Leigh shares tips on sourcing meat, necessary gear, techniques, and recipes. Other subjects include how to cure meat with koji (the fungus used to ferment miso), tips for working with wild game, and how to create a more equitable food system that generates less waste and more flavor. A mix of memoir, how-to, and a collection of recipes.

Learn How to Cook With Caul Fat

Best for Charcuterie Spreads: Pâté, Confit, Rillette: Recipes from the Craft of Charcuterie

Charcuterie manufacturing app
Charcuterie manufacturing app

Maybe you don’t want to brave the nail-biting process of fermenting salami in your basement, but you do want to whip up an impressive pâté. Here’s the book for you. Polcyn and Ruhlman team up again in Pâté, Confit, Rillette to share techniques, tips, and traditional recipes to make your own impressive charcuterie spread without worrying about the curing process. Learn how to make duck pâté en terrine, Asian-spiced pâté, foie gras en torchon, pig “butter,” crispy stuffed duck necks, rabbit rillettes, butternut squash confit, and more.

How to Make an Epic Charcuterie Board

Final Verdict

“Charcuterie: The Craft of Salting, Smoking, and Curing” is the best starter guide to making charcuterie at home, but lovers of literature shouldn’t miss “Charcuterie and French Pork Cookery,” and if you really want to become a charcuterie master, “Home Production of Quality Meats and Sausages” is indispensable.

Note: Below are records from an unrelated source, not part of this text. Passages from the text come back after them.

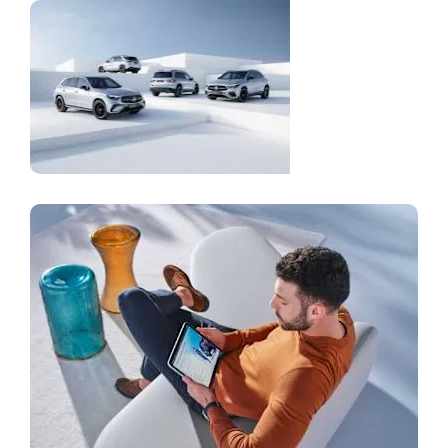
Актуални
предложения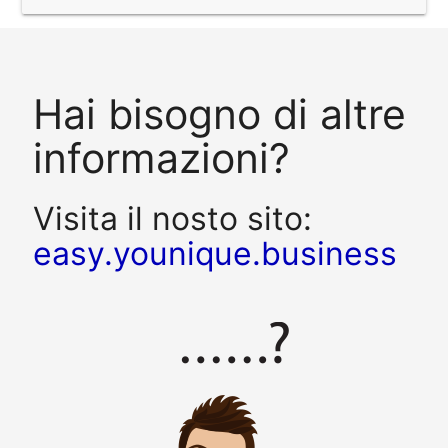
Hai bisogno di altre
informazioni?
Visita il nosto sito:
easy.younique.business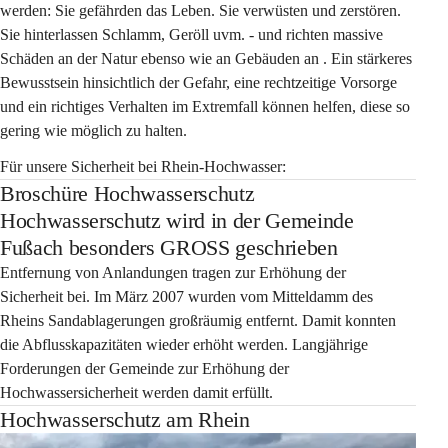
werden: Sie gefährden das Leben. Sie verwüsten und zerstören. 
Sie hinterlassen Schlamm, Geröll uvm. - und richten massive 
Schäden an der Natur ebenso wie an Gebäuden an . Ein stärkeres 
Bewusstsein hinsichtlich der Gefahr, eine rechtzeitige Vorsorge 
und ein richtiges Verhalten im Extremfall können helfen, diese so 
gering wie möglich zu halten.
Für unsere Sicherheit bei Rhein-Hochwasser:
Broschüre Hochwasserschutz
Hochwasserschutz wird in der Gemeinde
Fußach besonders GROSS geschrieben
Entfernung von Anlandungen tragen zur Erhöhung der 
Sicherheit bei. Im März 2007 wurden vom Mitteldamm des 
Rheins Sandablagerungen großräumig entfernt. Damit konnten 
die Abflusskapazitäten wieder erhöht werden. Langjährige 
Forderungen der Gemeinde zur Erhöhung der 
Hochwassersicherheit werden damit erfüllt.
Hochwasserschutz am Rhein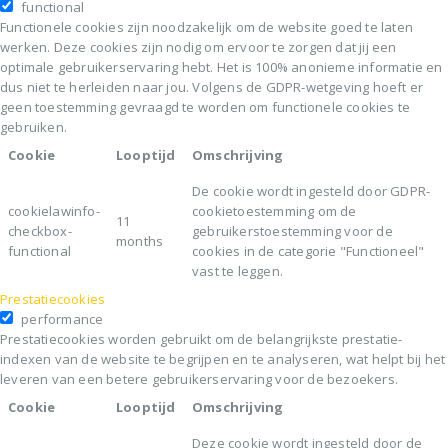
functional
Functionele cookies zijn noodzakelijk om de website goed te laten
werken. Deze cookies zijn nodig om ervoor te zorgen dat jij een
optimale gebruikerservaring hebt. Het is 100% anonieme informatie en
dus niet te herleiden naar jou. Volgens de GDPR-wetgeving hoeft er
geen toestemming gevraagd te worden om functionele cookies te
gebruiken.
Cookie
Looptijd
Omschrijving
De cookie wordt ingesteld door GDPR-
cookielawinfo-
cookietoestemming om de
11
checkbox-
gebruikerstoestemming voor de
months
functional
cookies in de categorie "Functioneel"
vast te leggen.
Prestatiecookies
performance
Prestatiecookies worden gebruikt om de belangrijkste prestatie-
indexen van de website te begrijpen en te analyseren, wat helpt bij het
leveren van een betere gebruikerservaring voor de bezoekers.
Cookie
Looptijd
Omschrijving
Deze cookie wordt ingesteld door de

Charcuterie manufacturing app:

Smoked Maple Bacon

Charcuterie manufacturing app
Charcuterie manufacturing app

Nutritional Guidelines (per serving)630Calories60gFat11gCarbs11gProtein See Full Nutritional Guidelines

(Nutrition information is calculated using an ingredient database and should be considered an estimate.)

Homemade smoked maple bacon is easy to prepare. Just remember that bacon is always cured with a sweet and savory mixture of sugar, salt, and pepper. You can use a smoker for the finishing touch. If you want to take your bacon from good to great, use real maple syrup instead of sugar.

Why make bacon at home? You get to decide what goes into it (meat from pastured organically-fed animals) and what does not go into it (nitrites, which are added to most commercial bacon).

Nitrites are sold to the home cook in blends called "curing salt" or "Prague powder." They preserve the bright pink color of the layers of meat in bacon and similar meats. They also help to eliminate bacteria. In very small amounts they are considered safe to consume, but they are a potential health hazard.

If you opt to use nitrates, remember that the finished bacon will not keep as long in the refrigerator as bacon made with curing salt. Freeze any that you plan to keep for longer than a week.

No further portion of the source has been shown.